WORK REQUEST: Copy out each line of the entries below in which the string "adhérer" appears.

EXERCISE DATA:
-*-*-

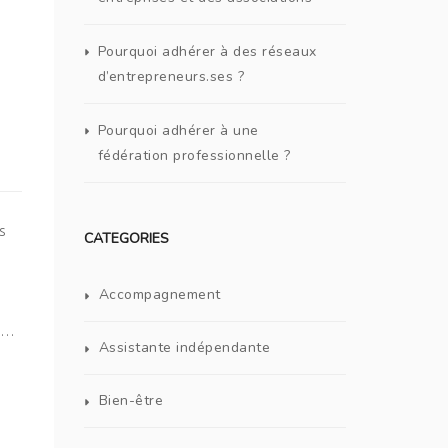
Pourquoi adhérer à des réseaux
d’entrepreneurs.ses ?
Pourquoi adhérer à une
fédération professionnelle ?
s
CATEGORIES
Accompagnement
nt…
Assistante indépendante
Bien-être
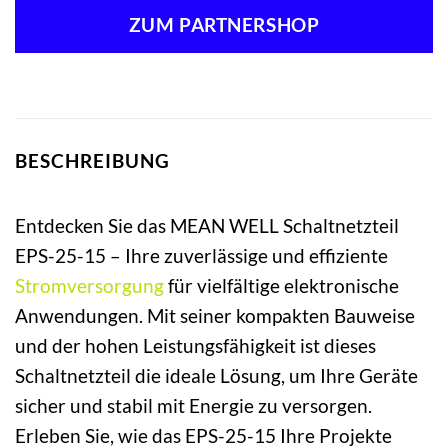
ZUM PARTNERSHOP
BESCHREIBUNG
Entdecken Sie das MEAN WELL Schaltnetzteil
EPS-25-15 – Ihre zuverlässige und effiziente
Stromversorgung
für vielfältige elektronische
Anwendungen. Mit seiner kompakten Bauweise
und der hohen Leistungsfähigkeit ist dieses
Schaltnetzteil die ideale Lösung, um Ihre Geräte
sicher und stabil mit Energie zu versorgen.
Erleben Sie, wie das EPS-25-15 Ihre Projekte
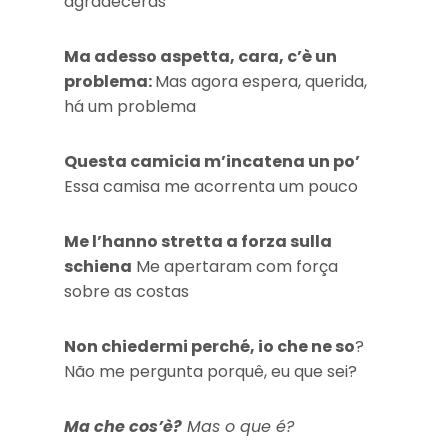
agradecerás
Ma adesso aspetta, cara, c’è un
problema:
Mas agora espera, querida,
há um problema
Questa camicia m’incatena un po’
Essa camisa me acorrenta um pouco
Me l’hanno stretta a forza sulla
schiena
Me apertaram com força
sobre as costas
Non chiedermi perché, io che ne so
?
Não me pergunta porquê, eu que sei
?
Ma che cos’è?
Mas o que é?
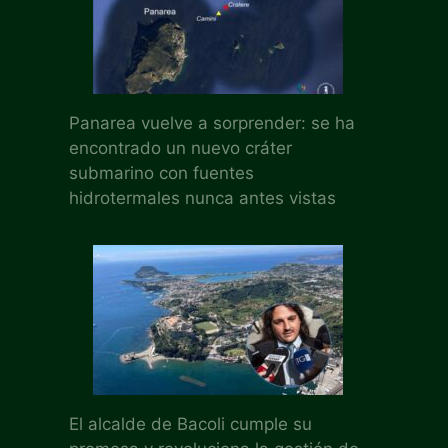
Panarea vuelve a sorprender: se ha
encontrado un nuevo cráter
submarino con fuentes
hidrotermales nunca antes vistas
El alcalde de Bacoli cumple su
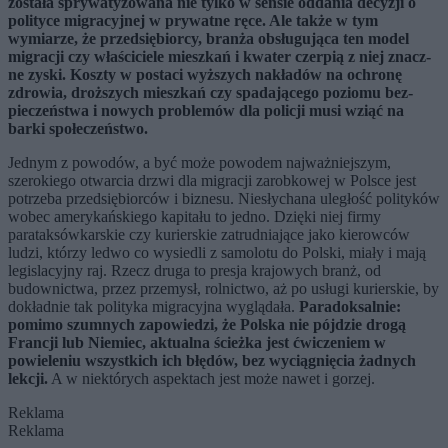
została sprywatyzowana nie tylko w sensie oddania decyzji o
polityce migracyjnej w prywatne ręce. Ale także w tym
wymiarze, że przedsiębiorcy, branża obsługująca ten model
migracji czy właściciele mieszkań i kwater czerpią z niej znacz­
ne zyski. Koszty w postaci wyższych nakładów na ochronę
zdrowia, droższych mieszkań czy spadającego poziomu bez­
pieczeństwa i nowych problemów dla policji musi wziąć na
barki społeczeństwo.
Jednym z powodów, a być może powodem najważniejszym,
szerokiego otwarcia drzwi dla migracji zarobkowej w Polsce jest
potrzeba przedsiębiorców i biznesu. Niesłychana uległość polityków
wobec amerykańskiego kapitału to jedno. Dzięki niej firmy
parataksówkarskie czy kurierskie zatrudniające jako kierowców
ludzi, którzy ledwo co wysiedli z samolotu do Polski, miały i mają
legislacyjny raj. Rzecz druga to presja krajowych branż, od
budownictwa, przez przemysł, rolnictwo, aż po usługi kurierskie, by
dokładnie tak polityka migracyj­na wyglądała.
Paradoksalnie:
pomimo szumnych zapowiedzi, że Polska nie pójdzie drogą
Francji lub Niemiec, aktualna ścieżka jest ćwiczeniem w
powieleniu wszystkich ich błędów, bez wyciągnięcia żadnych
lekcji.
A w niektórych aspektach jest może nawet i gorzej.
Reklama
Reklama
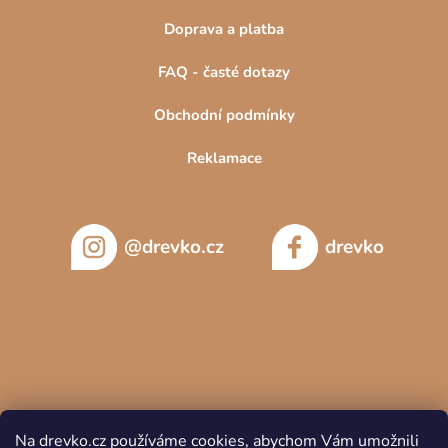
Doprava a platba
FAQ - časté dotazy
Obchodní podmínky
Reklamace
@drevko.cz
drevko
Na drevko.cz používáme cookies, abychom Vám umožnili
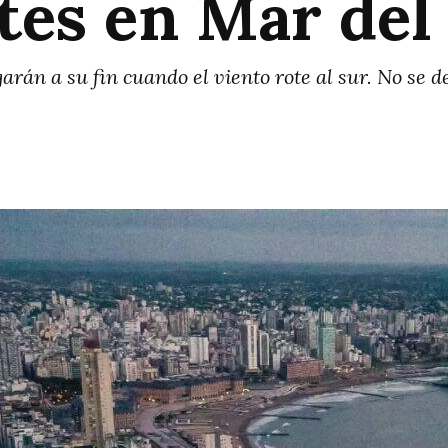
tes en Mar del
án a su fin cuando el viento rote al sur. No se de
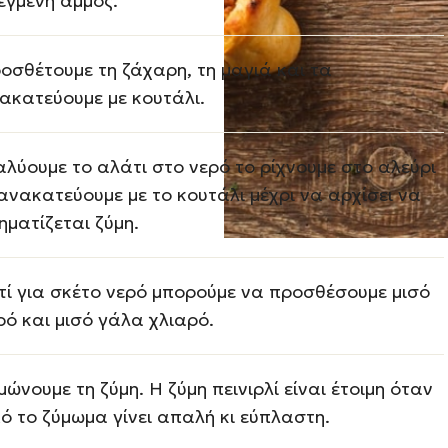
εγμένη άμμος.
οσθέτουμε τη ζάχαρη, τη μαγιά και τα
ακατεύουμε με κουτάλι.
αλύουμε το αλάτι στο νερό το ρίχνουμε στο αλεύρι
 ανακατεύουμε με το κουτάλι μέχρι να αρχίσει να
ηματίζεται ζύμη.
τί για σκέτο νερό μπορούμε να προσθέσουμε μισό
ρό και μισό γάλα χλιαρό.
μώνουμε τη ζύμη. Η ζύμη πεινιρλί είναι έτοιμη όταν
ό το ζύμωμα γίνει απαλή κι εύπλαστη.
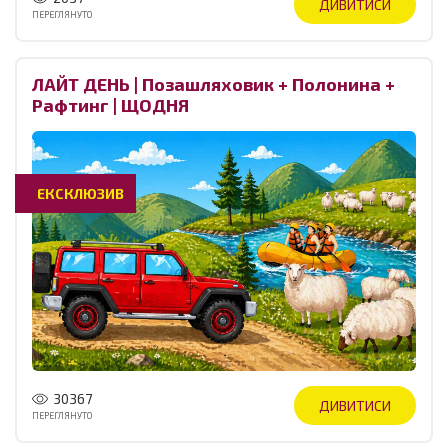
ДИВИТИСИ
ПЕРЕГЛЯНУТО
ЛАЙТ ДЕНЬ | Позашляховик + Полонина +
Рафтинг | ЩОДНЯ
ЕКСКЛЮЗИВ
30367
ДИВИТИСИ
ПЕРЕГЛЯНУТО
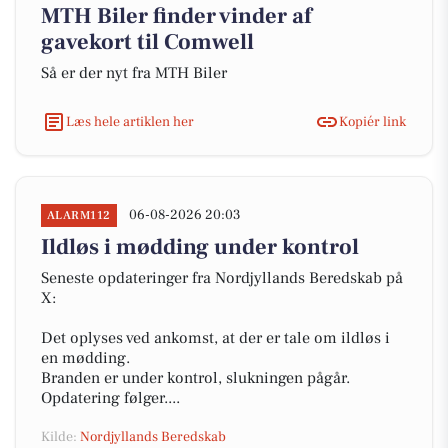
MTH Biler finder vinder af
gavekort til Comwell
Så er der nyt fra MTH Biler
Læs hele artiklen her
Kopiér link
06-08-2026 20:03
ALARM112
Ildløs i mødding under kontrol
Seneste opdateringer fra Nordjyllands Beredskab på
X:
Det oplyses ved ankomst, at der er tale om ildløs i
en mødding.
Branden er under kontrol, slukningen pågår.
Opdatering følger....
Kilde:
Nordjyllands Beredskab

-*-*-

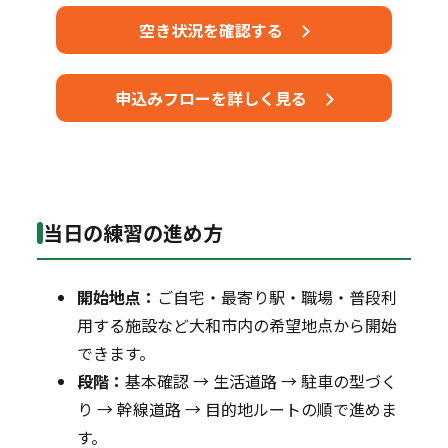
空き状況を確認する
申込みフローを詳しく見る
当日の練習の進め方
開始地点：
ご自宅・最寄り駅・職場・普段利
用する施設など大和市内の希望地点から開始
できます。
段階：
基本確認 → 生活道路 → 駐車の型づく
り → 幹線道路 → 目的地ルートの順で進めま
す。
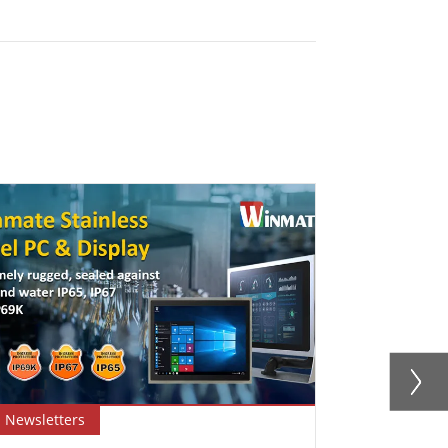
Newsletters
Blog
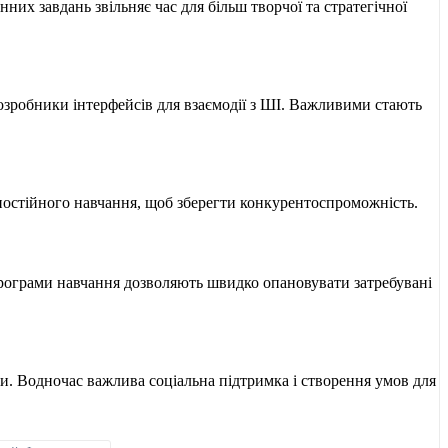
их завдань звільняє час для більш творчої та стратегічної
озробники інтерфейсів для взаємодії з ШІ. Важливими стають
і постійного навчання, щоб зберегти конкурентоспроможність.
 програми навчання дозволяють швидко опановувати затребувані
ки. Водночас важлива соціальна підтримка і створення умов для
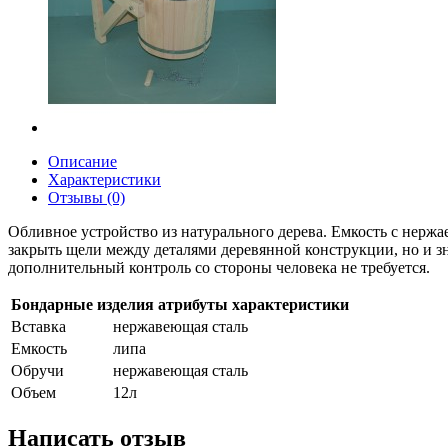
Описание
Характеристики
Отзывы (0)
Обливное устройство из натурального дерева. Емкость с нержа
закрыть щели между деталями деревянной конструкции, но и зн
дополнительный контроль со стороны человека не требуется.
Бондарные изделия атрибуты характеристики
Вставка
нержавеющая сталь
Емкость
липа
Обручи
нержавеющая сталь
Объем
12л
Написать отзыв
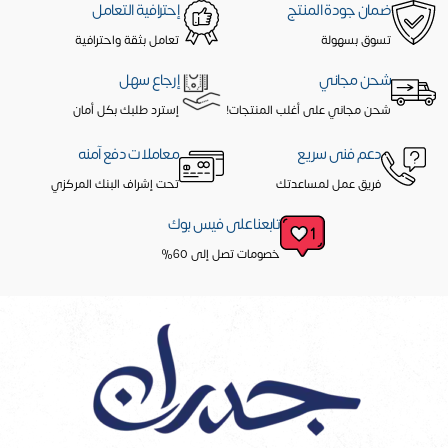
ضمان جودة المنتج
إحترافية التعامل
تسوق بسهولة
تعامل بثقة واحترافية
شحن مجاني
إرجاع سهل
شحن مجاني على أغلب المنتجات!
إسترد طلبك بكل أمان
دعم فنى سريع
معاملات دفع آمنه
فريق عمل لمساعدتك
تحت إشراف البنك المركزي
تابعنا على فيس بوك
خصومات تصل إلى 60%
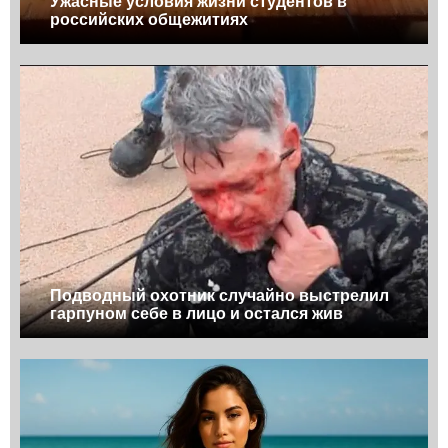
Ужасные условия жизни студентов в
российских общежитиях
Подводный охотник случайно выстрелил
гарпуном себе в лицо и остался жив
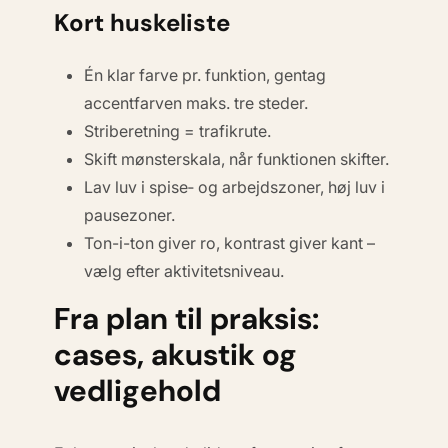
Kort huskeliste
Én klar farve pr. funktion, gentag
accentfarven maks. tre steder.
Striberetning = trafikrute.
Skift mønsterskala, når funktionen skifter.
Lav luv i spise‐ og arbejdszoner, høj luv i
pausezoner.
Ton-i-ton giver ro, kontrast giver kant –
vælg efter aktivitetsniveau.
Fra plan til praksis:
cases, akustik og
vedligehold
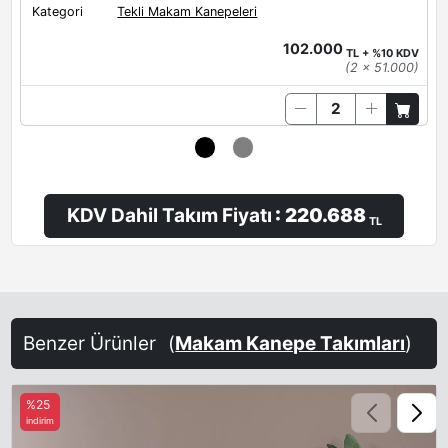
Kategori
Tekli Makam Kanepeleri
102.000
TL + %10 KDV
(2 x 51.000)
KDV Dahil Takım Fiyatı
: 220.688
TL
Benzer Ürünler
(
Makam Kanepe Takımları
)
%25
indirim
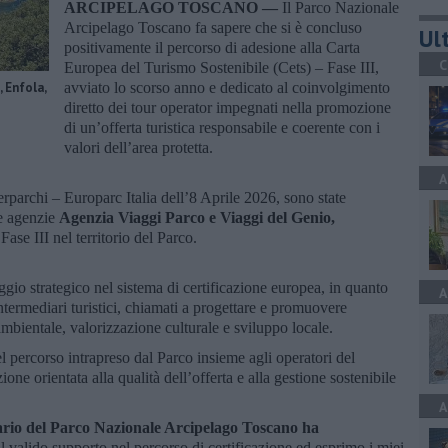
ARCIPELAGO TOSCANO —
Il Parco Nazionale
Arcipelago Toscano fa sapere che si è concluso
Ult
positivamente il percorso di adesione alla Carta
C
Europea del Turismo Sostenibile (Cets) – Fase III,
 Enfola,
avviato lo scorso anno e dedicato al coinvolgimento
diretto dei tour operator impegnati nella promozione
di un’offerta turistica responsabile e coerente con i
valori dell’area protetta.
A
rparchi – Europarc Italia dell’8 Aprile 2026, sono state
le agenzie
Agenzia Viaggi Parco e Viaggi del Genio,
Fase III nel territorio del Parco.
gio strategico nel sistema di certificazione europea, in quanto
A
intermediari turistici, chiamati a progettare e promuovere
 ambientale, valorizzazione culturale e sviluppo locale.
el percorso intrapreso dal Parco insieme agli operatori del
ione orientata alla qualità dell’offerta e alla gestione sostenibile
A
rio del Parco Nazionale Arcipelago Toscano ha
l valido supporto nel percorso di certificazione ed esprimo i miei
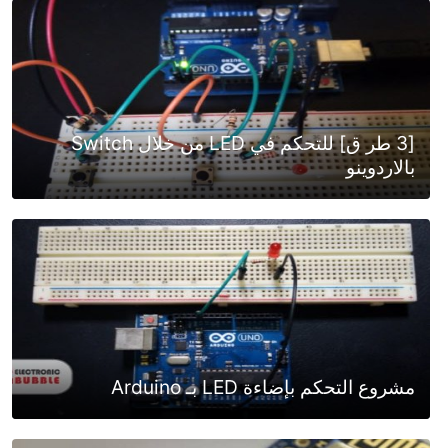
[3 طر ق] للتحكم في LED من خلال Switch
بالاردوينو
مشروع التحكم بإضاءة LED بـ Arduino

-*-*-

EXERCISE ANSWER:
Pourquoi adhérer à des réseaux
Pourquoi adhérer à une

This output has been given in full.